Raymond Zondo. Picture: ALON SKUY
Raymond Zondo. Picture: ALON SKUY

Another week, another expensive inquiry — and this time into allegations of state capture, which public enterprises minister Pravin Gordhan estimates has cost SA at least R100bn. At a cost of roughly half our annual health budget, it is not an amount to ignore. But is spending the estimated R230m for the first six months of deputy chief justice Raymond Zondo’s inquiry into state capture a case of throwing good money after bad?

Given SA’s track record with inquiries, it is hard to argue otherwise. Nothing has come of the findings of the inquiry into the Marikana massacre, which cost the state R157m and dragged on for four years, and the families of those victims are yet to receive a cent in damages. Judge Willie Seriti’s four-year-long probe into SA’s multibillion-rand arms deal cost R137m yet laughably found no evidence of fraud or corruption.

Zondo’s probe will be the most expensive in recent history and is likely to drag on for at least two years. History tells us it is likely to take much longer, which will be manna from heaven for the alleged perpetrators. As legal prosecution is unlikely to proceed while the inquiry does its work, the chances of successful prosecution down the line are slim. Justice delayed is justice denied — an argument defence attorneys will lean on heavily should we one day see the state-capture cases in court.


Few would disagree that the dirty laundry from the Zuma years needs to be aired, but do we expect Zondo’s probe to uncover anything we haven’t already heard? Do we expect anything than more denials from former Eskom and Transnet CEO Brian Molefe and his sidekick Anoj Singh? Who believes that the Gupta brothers will even bother to send an affidavit? Anyone willing to bet that there will actually be repercussions for not cooperating with Zondo’s inquiry?

What will former ANC MP Vytjie Mentor or former deputy finance minister Mcebisi Jonas — who were allegedly offered generous compensation and ministerial roles by the Gupta family — tell Zondo that we haven’t already heard? Both of them first made these allegations public in 2016. While cases were opened at the police, sweet bugger all has happened with those since then.

SA has already spent millions on investigations into allegations of fraud and mismanagement, including the Dentons report at Eskom and the investigations by Werksmans and MNS Attorneys at Transnet. Add the evidence provided by the parliamentary inquiry into public enterprises and the leaked Gupta e-mails, and one would expect that the Hawks and the National Prosecuting Authority (NPA) have more than enough to build winnable cases.

The cynics will argue that this is exactly what the governing party wants; it doesn’t want the money taps closed and it certainly doesn’t want its loyal cadres in jail.

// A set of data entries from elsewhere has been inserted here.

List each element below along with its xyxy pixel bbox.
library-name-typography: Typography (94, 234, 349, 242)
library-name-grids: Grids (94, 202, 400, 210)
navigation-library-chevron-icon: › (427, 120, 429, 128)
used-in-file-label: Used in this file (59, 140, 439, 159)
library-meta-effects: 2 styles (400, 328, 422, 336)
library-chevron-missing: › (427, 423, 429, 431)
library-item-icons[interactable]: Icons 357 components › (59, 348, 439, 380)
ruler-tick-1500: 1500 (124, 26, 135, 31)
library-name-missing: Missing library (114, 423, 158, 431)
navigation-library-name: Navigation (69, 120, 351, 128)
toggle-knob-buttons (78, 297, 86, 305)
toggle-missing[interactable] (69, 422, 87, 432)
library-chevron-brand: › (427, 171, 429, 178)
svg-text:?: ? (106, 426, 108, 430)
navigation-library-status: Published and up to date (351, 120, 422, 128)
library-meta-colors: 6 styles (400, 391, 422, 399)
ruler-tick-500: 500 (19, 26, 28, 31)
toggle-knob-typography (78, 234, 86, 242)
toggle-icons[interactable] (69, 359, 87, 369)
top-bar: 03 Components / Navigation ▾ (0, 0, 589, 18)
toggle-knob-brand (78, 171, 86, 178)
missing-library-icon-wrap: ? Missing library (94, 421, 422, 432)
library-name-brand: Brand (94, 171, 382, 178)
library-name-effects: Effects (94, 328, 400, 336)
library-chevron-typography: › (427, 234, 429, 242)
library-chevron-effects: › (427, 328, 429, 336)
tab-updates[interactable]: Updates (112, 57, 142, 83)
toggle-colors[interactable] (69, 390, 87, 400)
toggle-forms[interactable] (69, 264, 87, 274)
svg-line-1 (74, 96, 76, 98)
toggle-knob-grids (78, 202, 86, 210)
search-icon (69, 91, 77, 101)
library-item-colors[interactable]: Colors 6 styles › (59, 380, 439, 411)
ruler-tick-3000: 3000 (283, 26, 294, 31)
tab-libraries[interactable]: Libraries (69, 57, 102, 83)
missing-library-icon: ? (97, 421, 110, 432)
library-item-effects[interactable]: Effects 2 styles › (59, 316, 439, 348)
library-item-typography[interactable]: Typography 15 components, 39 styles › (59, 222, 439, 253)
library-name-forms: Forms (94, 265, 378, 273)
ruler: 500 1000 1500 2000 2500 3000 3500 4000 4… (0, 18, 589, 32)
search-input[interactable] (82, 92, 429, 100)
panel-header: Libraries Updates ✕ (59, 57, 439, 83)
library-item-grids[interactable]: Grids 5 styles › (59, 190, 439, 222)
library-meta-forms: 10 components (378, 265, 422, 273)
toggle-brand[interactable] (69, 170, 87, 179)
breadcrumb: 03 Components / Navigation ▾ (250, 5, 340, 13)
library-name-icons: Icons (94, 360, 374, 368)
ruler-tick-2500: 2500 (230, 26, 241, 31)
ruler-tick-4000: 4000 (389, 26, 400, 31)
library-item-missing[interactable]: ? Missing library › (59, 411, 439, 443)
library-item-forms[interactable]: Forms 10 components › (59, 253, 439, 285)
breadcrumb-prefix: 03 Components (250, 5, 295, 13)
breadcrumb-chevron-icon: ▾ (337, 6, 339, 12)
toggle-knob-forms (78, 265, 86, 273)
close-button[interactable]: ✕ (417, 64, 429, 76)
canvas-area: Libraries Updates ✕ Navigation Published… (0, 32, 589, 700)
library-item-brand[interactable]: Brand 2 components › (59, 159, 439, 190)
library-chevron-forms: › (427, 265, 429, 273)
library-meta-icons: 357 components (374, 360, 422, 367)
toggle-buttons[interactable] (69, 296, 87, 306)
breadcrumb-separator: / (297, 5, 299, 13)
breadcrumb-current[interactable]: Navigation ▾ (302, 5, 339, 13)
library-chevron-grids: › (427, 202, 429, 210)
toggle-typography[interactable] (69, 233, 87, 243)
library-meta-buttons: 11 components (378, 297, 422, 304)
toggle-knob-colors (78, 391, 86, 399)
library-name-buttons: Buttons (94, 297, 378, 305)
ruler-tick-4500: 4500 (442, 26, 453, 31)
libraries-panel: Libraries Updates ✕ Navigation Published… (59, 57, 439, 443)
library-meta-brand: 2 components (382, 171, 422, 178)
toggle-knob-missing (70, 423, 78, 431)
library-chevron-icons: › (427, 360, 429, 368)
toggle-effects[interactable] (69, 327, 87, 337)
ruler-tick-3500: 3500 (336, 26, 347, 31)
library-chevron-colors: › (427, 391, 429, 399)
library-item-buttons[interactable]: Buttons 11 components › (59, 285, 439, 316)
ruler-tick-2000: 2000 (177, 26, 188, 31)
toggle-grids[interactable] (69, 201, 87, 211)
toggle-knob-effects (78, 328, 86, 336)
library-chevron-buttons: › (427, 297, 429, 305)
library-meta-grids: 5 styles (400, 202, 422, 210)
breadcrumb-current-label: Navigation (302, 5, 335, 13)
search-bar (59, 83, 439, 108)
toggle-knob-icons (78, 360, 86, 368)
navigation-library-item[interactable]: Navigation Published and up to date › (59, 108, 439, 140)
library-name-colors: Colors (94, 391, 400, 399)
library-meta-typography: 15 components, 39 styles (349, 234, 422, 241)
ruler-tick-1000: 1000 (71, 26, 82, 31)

The optimistic view could be that the Zondo inquiry will buy us time to rebuild the capacity and stature of the Hawks, SA’s elite crime-fighting unit, the SA Revenue Service and the NPA, institutions that are key to enable the successful prosecution of commercial crimes.

Their capability to investigate sophisticated commercial crimes has been decimated, with Hawks boss Godfrey Lebeya admitting in parliament last week that the institution does not have sufficient personnel with financial or forensic investigative skills to deal with complex cases such as state capture and Steinhoff. This has been illustrated by the Estina dairy case, which involves allegations that millions of rand intended for poor black farmers in the Free State were siphoned off to Gupta-linked companies. It is supposed to be the NPA’s hallmark state-capture prosecution. Yet six months after Gupta family members and their business associates were first arrested, the case is likely to be struck off the roll this week as the NPA still has not been able to finalise the indictment, effectively killing the case.

Estina seems set to be the first state-capture case in which the defence lawyers successfully argue that the unnecessary delays threaten their clients’ rights to a fair trial. It won’t be the last.